By Saqib Iqbal Ahmed
NEW YORK (Reuters) – Wall Street’s most watched gauge of investor anxiety logged its largest ever intraday jump on Monday, as U.S. stock futures tumbled on rising fears the United States could be tipping into recession.
The CBOE Volatility Index jumped to a high of 65.73, up about 42 points from its close on Friday, as Wall Street looked set to continue the global stock rout that saw Japanese shares at one point exceed their 1987 “Black Monday” loss.
The VIX was last up 34 points at 57.15, its highest since March 2020.
“It seems like a liquidity crisis … this is very, very unusual,” said Joe Tigay, portfolio manager for Rational Equity Armor Fund.
The return of volatility comes after an unusually long period of market calm, where the S&P 500 went 356 sessions without a 2% or larger move lower, the longest such streak since 2007.

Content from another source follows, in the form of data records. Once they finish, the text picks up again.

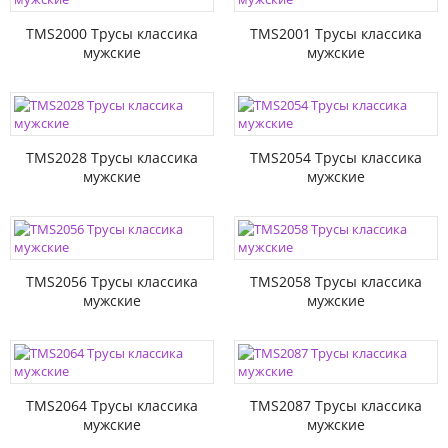
TMS2000 Трусы классика
TMS2001 Трусы классика
мужские
мужские
TMS2028 Трусы классика
TMS2054 Трусы классика
мужские
мужские
TMS2056 Трусы классика
TMS2058 Трусы классика
мужские
мужские
TMS2064 Трусы классика
TMS2087 Трусы классика
мужские
мужские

“It was just too long of a period where stocks were going up and there was just the assumption that all they have to do is just wait, and then they’ll go higher at some point,” Tigay said. “At some point that snaps out of reality.”
At 8:36 a.m. ET, Dow e-minis were down 1,257 points, or 3.15%, S&P 500 e-minis were down 247.5 points, or 4.6%, and Nasdaq 100 e-minis were down 1,155.25 points, or 6.23%.